United States v. Choate

32 M.J. 423, 1991 CMA LEXIS 479, 1991 WL 121188
CourtUnited States Court of Military Appeals
DecidedJuly 10, 1991
DocketNo. 64,657; CM 8900679
StatusPublished
Cited by25 cases

This text of 32 M.J. 423 (United States v. Choate) is published on Counsel Stack Legal Research, covering United States Court of Military Appeals primary law. Counsel Stack provides free access to over 12 million legal documents including statutes, case law, regulations, and constitutions.

Bluebook
United States v. Choate, 32 M.J. 423, 1991 CMA LEXIS 479, 1991 WL 121188 (cma 1991).

Opinions

Opinion of the Court

SULLIVAN, Chief Judge:

In January and February of 1989, appellant was tried at Fort Benjamin Harrison, Indiana, by a special court martial composed of officer and enlisted members. Contrary to his pleas, he was found guilty of three specifications alleging violations of Article 134, Uniform Code of Military Justice, 10 USC § 934. He was sentenced to a bad-conduct discharge.

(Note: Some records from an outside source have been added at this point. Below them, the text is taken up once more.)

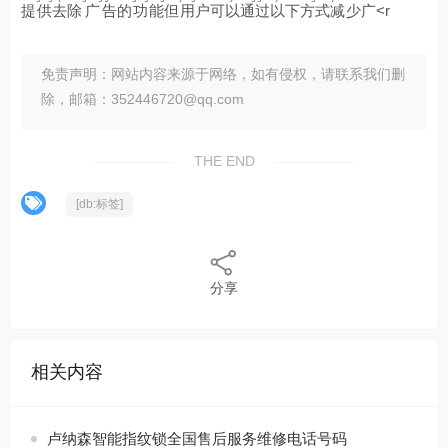
提
供
去
除
广
告
的
功
能
但
用
户
可
以
通
过
以
下
方
式
减
少
广<r
免责声明：网站内容来源于网络，如有侵权，请联系我们删
除，邮箱：352446720@qq.com
THE END
[db:标签]
分享
相关内容
卢纳森智能指纹锁全国售后服务维修电话号码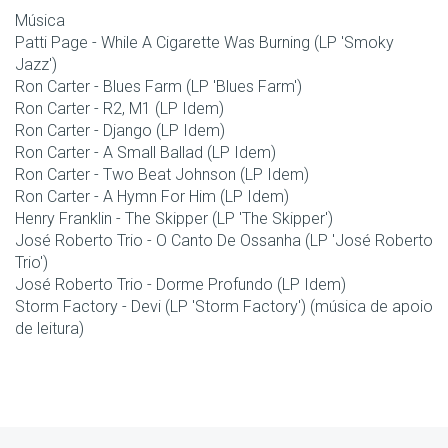
Música
Patti Page - While A Cigarette Was Burning (LP 'Smoky
Jazz')
Ron Carter - Blues Farm (LP 'Blues Farm')
Ron Carter - R2, M1 (LP Idem)
Ron Carter - Django (LP Idem)
Ron Carter - A Small Ballad (LP Idem)
Ron Carter - Two Beat Johnson (LP Idem)
Ron Carter - A Hymn For Him (LP Idem)
Henry Franklin - The Skipper (LP 'The Skipper')
José Roberto Trio - O Canto De Ossanha (LP 'José Roberto
Trio')
José Roberto Trio - Dorme Profundo (LP Idem)
Storm Factory - Devi (LP 'Storm Factory') (música de apoio
de leitura)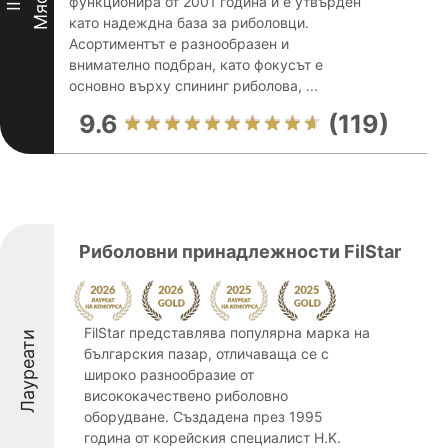
Място
функционира от 2001 година и е утвърден
III
като надеждна база за риболовци.
Асортиментът е разнообразен и
внимателно подбран, като фокусът е
основно върху спининг риболова, ...
9.6
(119)
Риболовни принадлежности FilStar
FilStar представлява популярна марка на
Лауреати
българския пазар, отличаваща се с
широко разнообразие от
висококачествено риболовно
оборудване. Създадена през 1995
година от корейския специалист H.K.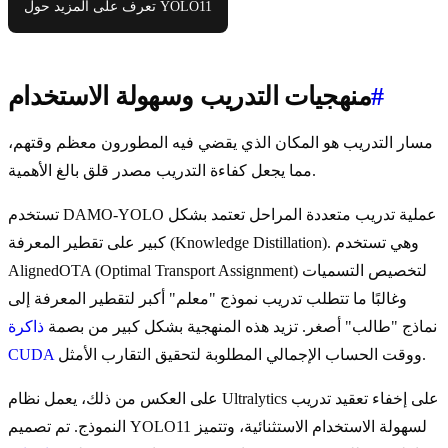
تعرف على المزيد حول YOLO11
#
منهجيات التدريب وسهولة الاستخدام
مسار التدريب هو المكان الذي يقضي فيه المطورون معظم وقتهم،
مما يجعل كفاءة التدريب مصدر قلق بالغ الأهمية.
تستخدم DAMO-YOLO عملية تدريب متعددة المراحل تعتمد بشكل
كبير على تقطير المعرفة (Knowledge Distillation). وهي تستخدم
AlignedOTA (Optimal Transport Assignment) لتخصيص التسميات
وغالبًا ما تتطلب تدريب نموذج "معلم" أكبر لتقطير المعرفة إلى
نماذج "طالب" أصغر. تزيد هذه المنهجية بشكل كبير من بصمة
ذاكرة
ووقت الحساب الإجمالي المطلوبة لتحقيق التقارب الأمثل.
CUDA
على العكس من ذلك، يعمل نظام Ultralytics على إخفاء تعقيد تدريب
النموذج. تم تصميم YOLO11 لسهولة الاستخدام الاستثنائية، وتتميز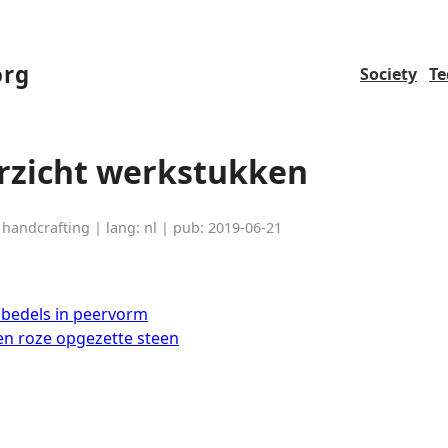
org
Society
Te
rzicht werkstukken
 handcrafting | lang: nl | pub: 2019-06-21
 bedels in peervorm
en roze opgezette steen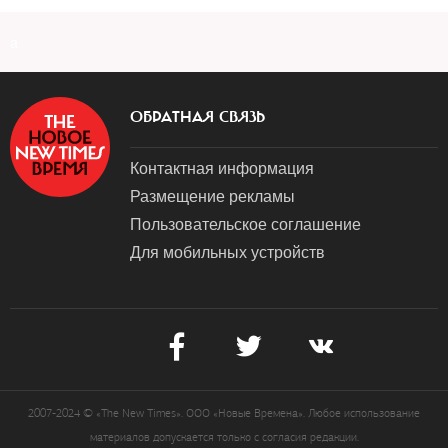
a
ОБРАТНАЯ СВЯЗЬ
Контактная информация
Размещение рекламы
Пользовательское соглашение
Для мобильных устройств
2007-2024 © «The New Times». ООО «Новые Времена». Любое использование
материалов допускается только с согласия редакции.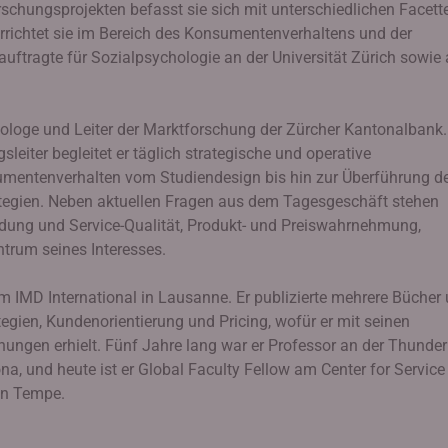
rschungsprojekten befasst sie sich mit unterschiedlichen Facett
richtet sie im Bereich des Konsumentenverhaltens und der
ftragte für Sozialpsychologie an der Universität Zürich sowie
hologe und Leiter der Marktforschung der Zürcher Kantonalbank.
leiter begleitet er täglich strategische und operative
entenverhalten vom Studiendesign bis hin zur Überführung d
tegien. Neben aktuellen Fragen aus dem Tagesgeschäft stehen
ung und Service-Qualität, Produkt- und Preiswahrnehmung,
rum seines Interesses.
am IMD International in Lausanne. Er publizierte mehrere Bücher
tegien, Kundenorientierung und Pricing, wofür er mit seinen
ungen erhielt. Fünf Jahre lang war er Professor an der Thunder
na, und heute ist er Global Faculty Fellow am Center for Service
 in Tempe.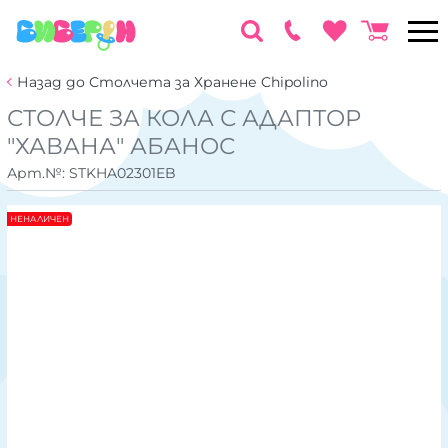
Назад до Столчета за Хранене Chipolino
СТОЛЧЕ ЗА КОЛА С АДАПТОР
"ХАВАНА" АБАНОС
Арт.№:
STKHA02301EB
НЕНАЛИЧЕН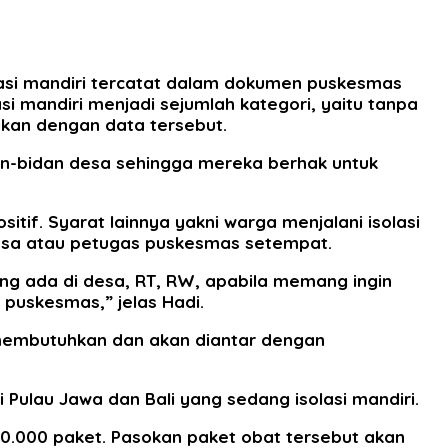
lasi mandiri tercatat dalam dokumen puskesmas
 mandiri menjadi sejumlah kategori, yaitu tanpa
ikan dengan data tersebut.
an-bidan desa sehingga mereka berhak untuk
itif. Syarat lainnya yakni warga menjalani isolasi
desa atau petugas puskesmas setempat.
ng ada di desa, RT, RW, apabila memang ingin
puskesmas,” jelas Hadi.
membutuhkan dan akan diantar dengan
ulau Jawa dan Bali yang sedang isolasi mandiri.
300.000 paket. Pasokan paket obat tersebut akan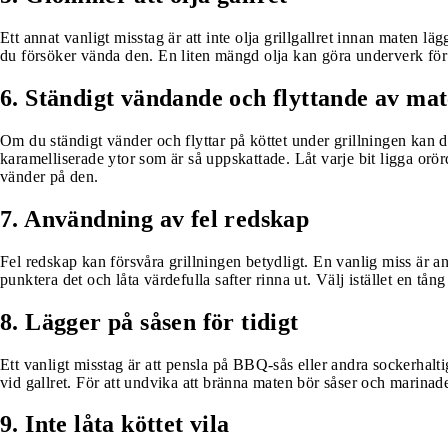
Ett annat vanligt misstag är att inte olja grillgallret innan maten lä
du försöker vända den. En liten mängd olja kan göra underverk för
6. Ständigt vändande och flyttande av ma
Om du ständigt vänder och flyttar på köttet under grillningen kan d
karamelliserade ytor som är så uppskattade. Låt varje bit ligga orörd 
vänder på den.
7. Användning av fel redskap
Fel redskap kan försvåra grillningen betydligt. En vanlig miss är anv
punktera det och låta värdefulla safter rinna ut. Välj istället en tång 
8. Lägger på såsen för tidigt
Ett vanligt misstag är att pensla på BBQ-sås eller andra sockerhaltiga
vid gallret. För att undvika att bränna maten bör såser och marinade
9. Inte låta köttet vila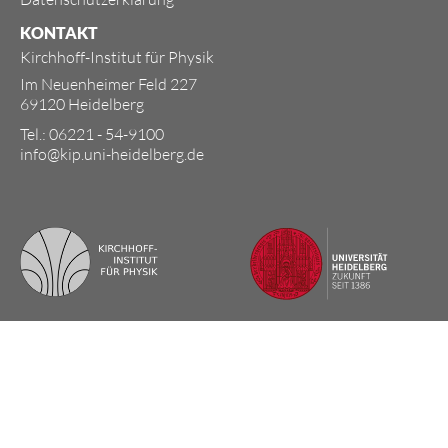
KONTAKT
Kirchhoff-Institut für Physik
Im Neuenheimer Feld 227
69120 Heidelberg
Tel.: 06221 - 54-9100
info@kip.uni-heidelberg.de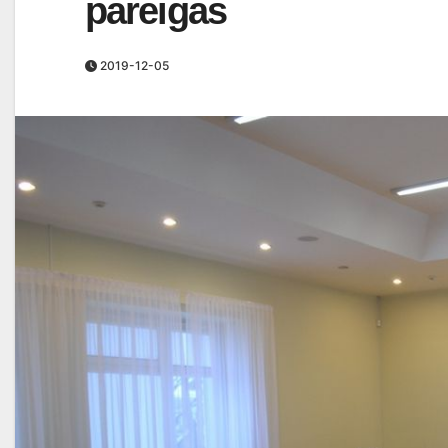
pareigas
2019-12-05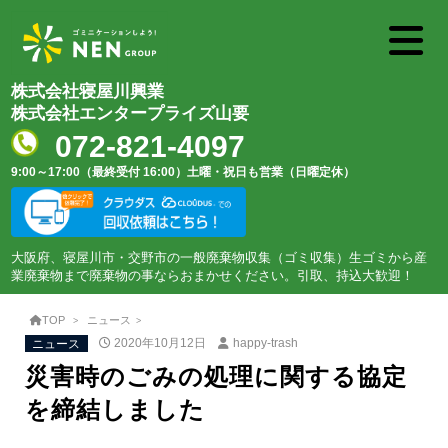
株式会社寝屋川興業
株式会社エンタープライズ山要
072-821-4097
9:00～17:00（最終受付 16:00）
土曜・祝日も営業（日曜定休）
大阪府、寝屋川市・交野市の一般廃棄物収集（ゴミ収集）生ゴミから産
業廃棄物まで廃棄物の事ならおまかせください。引取、持込大歓迎！
TOP
ニュース
ニュース
2020年10月12日
happy-trash
災害時のごみの処理に関する協定
を締結しました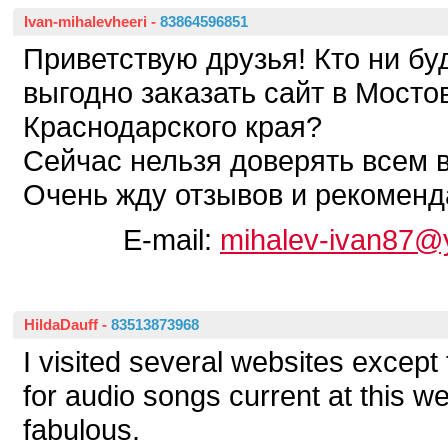
Ivan-mihalevheeri
-
83864596851
Приветствую друзья! Кто ни буд
выгодно заказать сайт в Мосто
Краснодарского края?
Сейчас нельзя доверять всем 
Очень жду отзывов и рекоменд
E-mail:
mihalev-ivan87@
HildaDauff
-
83513873968
I visited several websites except
for audio songs current at this web
fabulous.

The convening authority approved this sentence. On February 23, 1990, the Court of Military Review affirmed the findings and sentence in a short-form opinion.

This Court granted review of the following issue raised by appellate defense counsel:

[424]*424WHETHER “MOONING”[1] IS AN INDECENT EXPOSURE.

This question is raised with respect to only one of the offenses of which appellant was found guilty. We hold that, under the circumstances of the instant case, the challenged specification states an offense under Article 134 and the evidence of record supports the findings of guilty beyond a reasonable doubt. United States v. Sanchez, 11 USCMA 216, 217-18, 29 CMR 32, 33-34 (1960); United States v. Snyder, 1 USCMA 423, 426, 4 CMR 15, 18 (1952).

The evidence of record shows that in June 1987, Georgia June Cline was on her way to work when she noticed appellant standing nude in his trailer and masturbating. A few days later, Mrs. Cline again saw appellant masturbating in his trailer, and he was facing her. That morning she reported the incidents to the trailer court manager. A few days after the second incident, Mrs. Cline again saw appellant masturbating in the window and looking at her. When she returned from work, she called the police. When the police arrived, Mrs. Cline went with them to appellant’s trailer. Appellant was not there, so his wife called him at work. Later that day, appellant came over to Mrs. Cline’s trailer and told her that his wife was pregnant and that she might need Mrs. Cline’s help. Appellant then told her, “You did it to me too.” These acts formed the basis for conviction on the first specification.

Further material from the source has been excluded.